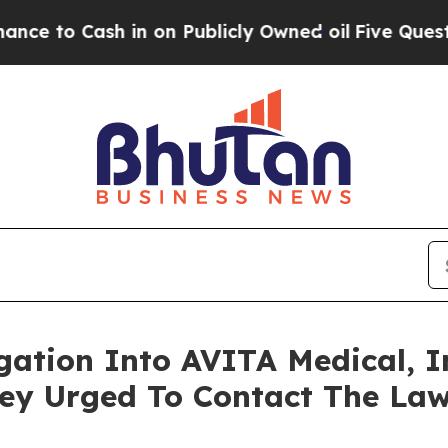
 Cash in on Publicly Owned oil
Five Questions t
igation Into AVITA Medical, I
y Urged To Contact The Law 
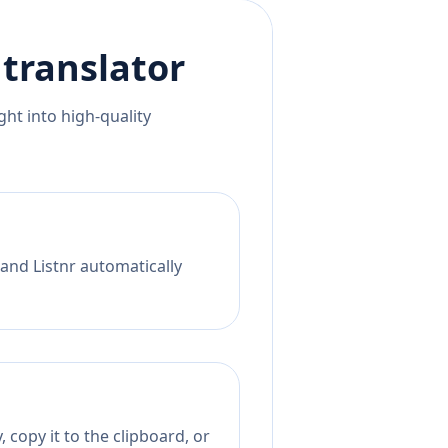
translator
ht into high-quality
 and Listnr automatically
 copy it to the clipboard, or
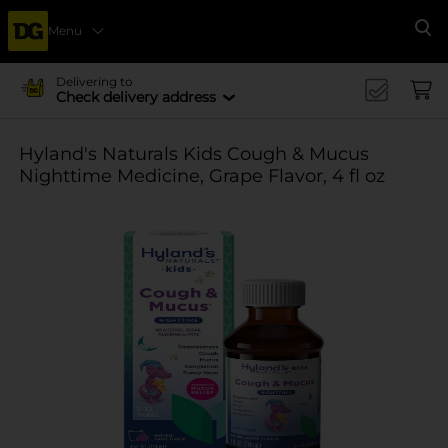
Menu
Se
Delivering to
Check delivery address
Hyland's Naturals Kids Cough & Mucus
Nighttime Medicine, Grape Flavor, 4 fl oz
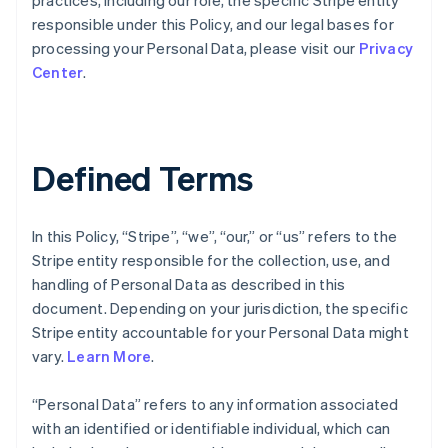
practices, including our role, the specific Stripe entity
responsible under this Policy, and our legal bases for
processing your Personal Data, please visit our
Privacy
Center
.
Defined Terms
In this Policy, “Stripe”, “we”, “our,” or “us” refers to the
Stripe entity responsible for the collection, use, and
handling of Personal Data as described in this
document. Depending on your jurisdiction, the specific
Stripe entity accountable for your Personal Data might
vary.
Learn More
.
“Personal Data” refers to any information associated
with an identified or identifiable individual, which can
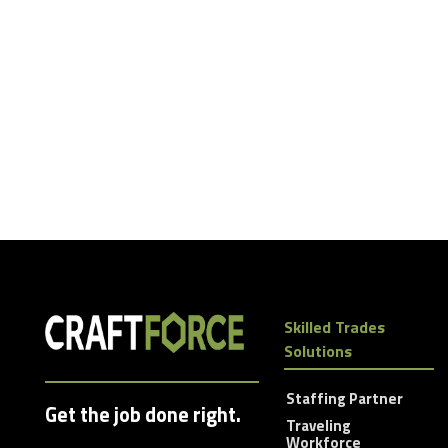
Skilled Trades
Solutions
Staffing Partner
Get the job done right.
Traveling
Workforce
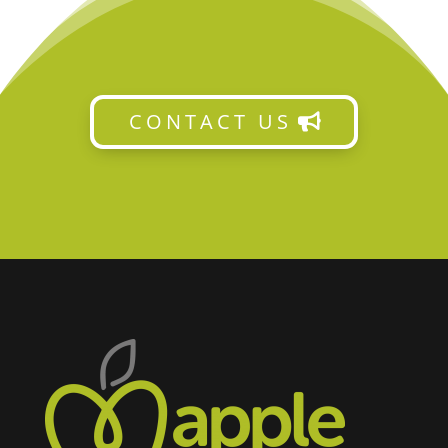
CONTACT US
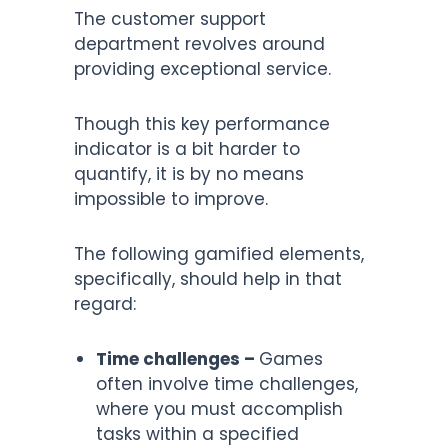
The customer support
department revolves around
providing exceptional service.
Though this key performance
indicator is a bit harder to
quantify, it is by no means
impossible to improve.
The following gamified elements,
specifically, should help in that
regard:
Time challenges –
Games
often involve time challenges,
where you must accomplish
tasks within a specified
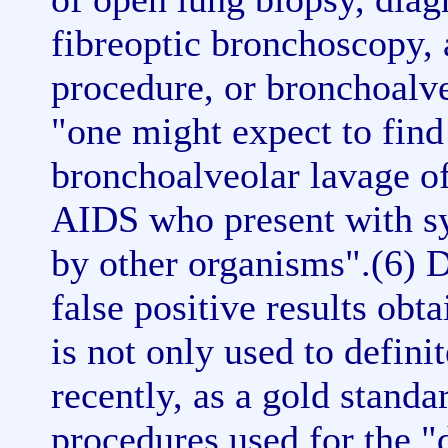
fibreoptic bronchoscopy,
procedure, or bronchoalv
"one might expect to find 
bronchoalveolar lavage o
AIDS who present with 
by other organisms".(6) D
false positive results ob
is not only used to defin
recently, as a gold standar
procedures used for the "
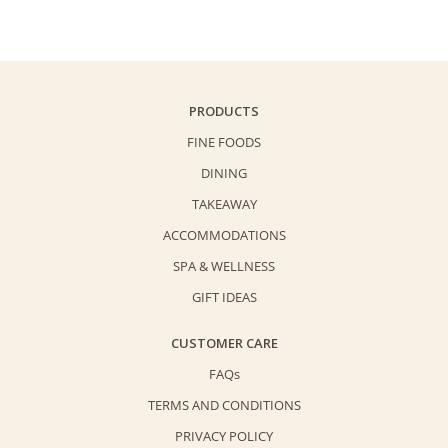
Cream
Cake
(3lbs)
quantity
PRODUCTS
FINE FOODS
DINING
TAKEAWAY
ACCOMMODATIONS
SPA & WELLNESS
GIFT IDEAS
CUSTOMER CARE
FAQs
TERMS AND CONDITIONS
PRIVACY POLICY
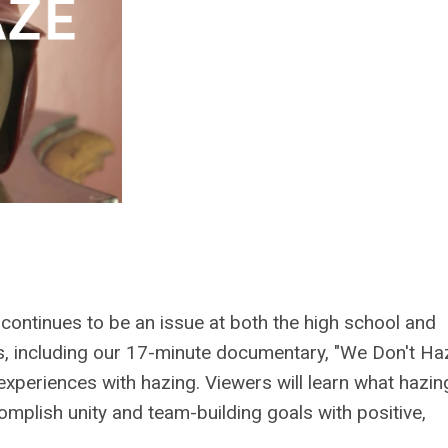
continues to be an issue at both the high school and
s, including our 17-minute documentary, "We Don't Ha
 experiences with hazing. Viewers will learn what hazin
omplish unity and team-building goals with positive,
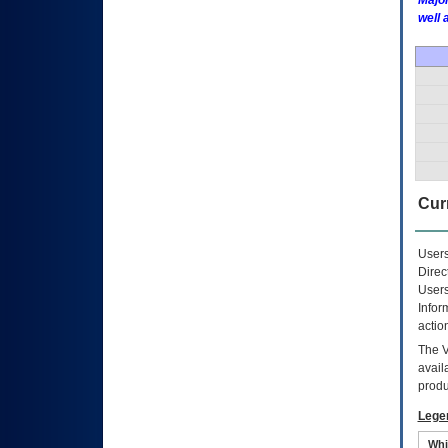
Major
well 
Curr
Users
Direc
Users
Infor
actio
The
avail
produ
Lege
Whi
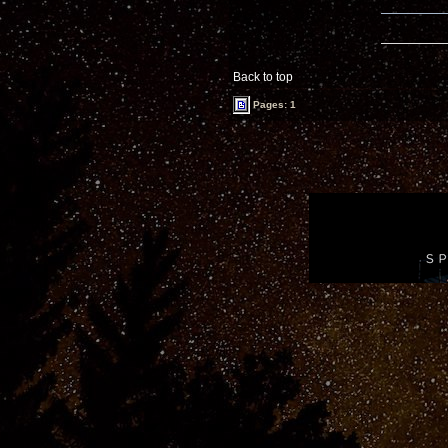
Back to top
Pages: 1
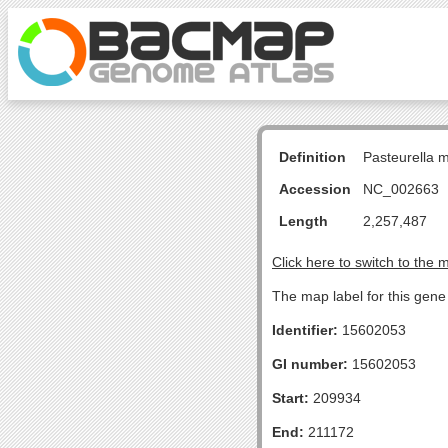
Definition
Pasteurella 
Accession
NC_002663
Length
2,257,487
Click here to switch to the 
The map label for this gen
Identifier:
15602053
GI number:
15602053
Start:
209934
End:
211172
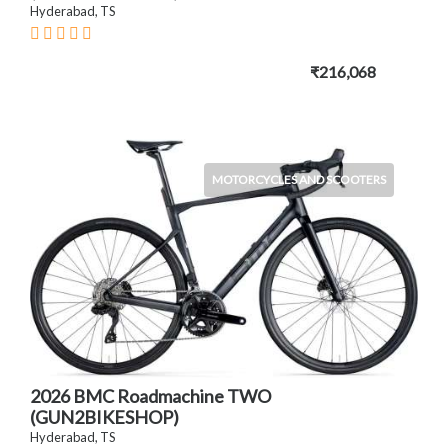
Hyderabad, TS
₹216,068
MOTORCYCLES AND SCOOTERS
2026 BMC Roadmachine TWO
(GUN2BIKESHOP)
Hyderabad, TS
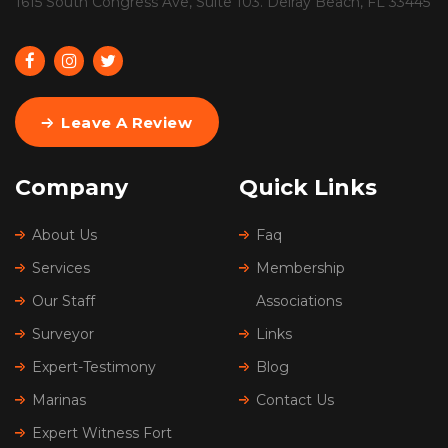
1615 South Congress Ave, Suite 103. Delray Beach, FL 33445
Leave A Review
Company
Quick Links
About Us
Faq
Services
Membership
Our Staff
Associations
Surveyor
Links
Expert-Testimony
Blog
Marinas
Contact Us
Expert Witness Fort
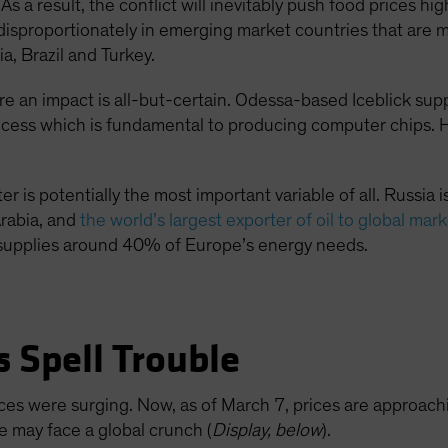
 As a result, the conflict will inevitably push food prices 
t disproportionately in emerging market countries that are 
a, Brazil and Turkey.
 an impact is all-but-certain. Odessa-based Iceblick sup
rocess which is fundamental to producing computer chips. He
r is potentially the most important variable of all. Russia is
rabia, and
the world’s largest exporter of oil to global mar
a supplies around 40% of Europe’s energy needs.
s Spell Trouble
prices were surging. Now, as of March 7, prices are appro
e may face a global crunch (
Display, below
).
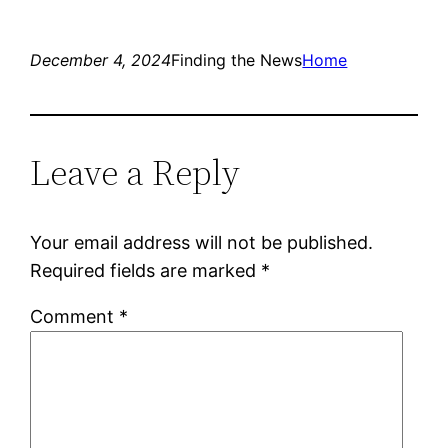
December 4, 2024
Finding the News
Home
Leave a Reply
Your email address will not be published.
Required fields are marked
*
Comment
*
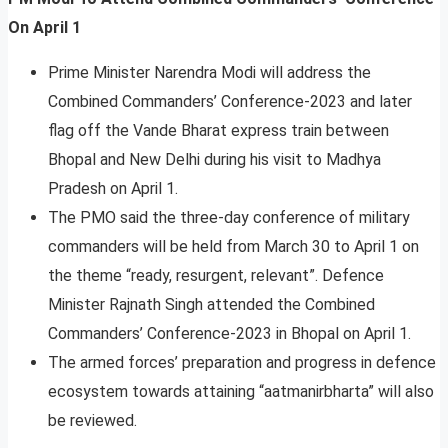
On April 1
Prime Minister Narendra Modi will address the
Combined Commanders’ Conference-2023 and later
flag off the Vande Bharat express train between
Bhopal and New Delhi during his visit to Madhya
Pradesh on April 1.
The PMO said the three-day conference of military
commanders will be held from March 30 to April 1 on
the theme “ready, resurgent, relevant”. Defence
Minister Rajnath Singh attended the Combined
Commanders’ Conference-2023 in Bhopal on April 1.
The armed forces’ preparation and progress in defence
ecosystem towards attaining “aatmanirbharta” will also
be reviewed.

________________________________________

__Exercise requirements__: Pictures in the records above are not copied; print everything else exactly.

__Answer section__:
 Cash in on Publicly Owned oil
Five Questions t
igation Into AVITA Medical, I
y Urged To Contact The Law 
translator
ht into high-quality
 and Listnr automatically
 copy it to the clipboard, or
Menu
Se
Delivering to
Check delivery address
Hyland's Naturals Kids Cough & Mucus
Nighttime Medicine, Grape Flavor, 4 fl oz
practices, including our role, the specific Stripe entity
responsible under this Policy, and our legal bases for
processing your Personal Data, please visit our
Privacy
Center
.
Defined Terms
In this Policy, “Stripe”, “we”, “our,” or “us” refers to the
Stripe entity responsible for the collection, use, and
handling of Personal Data as described in this
document. Depending on your jurisdiction, the specific
Stripe entity accountable for your Personal Data might
vary.
Learn More
.
“Personal Data” refers to any information associated
with an identified or identifiable individual, which can
Skilled Trades
Solutions
Staffing Partner
Get the job done right.
Traveling
Workforce
CONTACT US
The customer support
department revolves around
providing exceptional service.
Though this key performance
indicator is a bit harder to
quantify, it is by no means
impossible to improve.
The following gamified elements,
specifically, should help in that
regard:
Time challenges –
Games
often involve time challenges,
where you must accomplish
tasks within a specified
fibreoptic bronchoscopy,
procedure, or bronchoalv
"one might expect to find 
bronchoalveolar lavage o
AIDS who present with 
by other organisms".(6) D
false positive results ob
is not only used to defin
recently, as a gold standar
procedures used for the "
Cream
Cake
(3lbs)
quantity
PRODUCTS
FINE FOODS
DINING
TAKEAWAY
ACCOMMODATIONS
SPA & WELLNESS
GIFT IDEAS
CUSTOMER CARE
FAQs
TERMS AND CONDITIONS
PRIVACY POLICY
continues to be an issue at both the high school and
s, including our 17-minute documentary, "We Don't Ha
 experiences with hazing. Viewers will learn what hazin
omplish unity and team-building goals with positive,
Major
well 
Curr
Users
Direc
Users
Infor
actio
The
avail
produ
Lege
Whi
Back to top
Pages: 1
Definition
Pasteurella 
Accession
NC_002663
Length
2,257,487
Click here to switch to the 
The map label for this gen
Identifier:
15602053
GI number:
15602053
Start:
209934
End:
211172
Hyderabad, TS
₹216,068
MOTORCYCLES AND SCOOTERS
2026 BMC Roadmachine TWO
(GUN2BIKESHOP)
Hyderabad, TS
1615 South Congress Ave, Suite 103. Delray Beach, FL 33445
Leave A Review
Company
Quick Links
About Us
Faq
Services
Membership
Our Staff
Associations
Surveyor
Links
Expert-Testimony
Blog
Marinas
Contact Us
Expert Witness Fort
 As a result, the conflict will inevitably push food prices 
t disproportionately in emerging market countries that are 
a, Brazil and Turkey.
 an impact is all-but-certain. Odessa-based Iceblick sup
rocess which is fundamental to producing computer chips. He
r is potentially the most important variable of all. Russia is
rabia, and
the world’s largest exporter of oil to global mar
a supplies around 40% of Europe’s energy needs.
s Spell Trouble
prices were surging. Now, as of March 7, prices are appro
e may face a global crunch (
Display, below
).
December 4, 2024
Finding the News
Home
Leave a Reply
Your email address will not be published.
Required fields are marked
*
Comment
*
On April 1
Prime Minister Narendra Modi will address the
Combined Commanders’ Conference-2023 and later
flag off the Vande Bharat express train between
Bhopal and New Delhi during his visit to Madhya
Pradesh on April 1.
The PMO said the three-day conference of military
commanders will be held from March 30 to April 1 on
the theme “ready, resurgent, relevant”. Defence
Minister Rajnath Singh attended the Combined
Commanders’ Conference-2023 in Bhopal on April 1.
The armed forces’ preparation and progress in defence
ecosystem towards attaining “aatmanirbharta” will also
be reviewed.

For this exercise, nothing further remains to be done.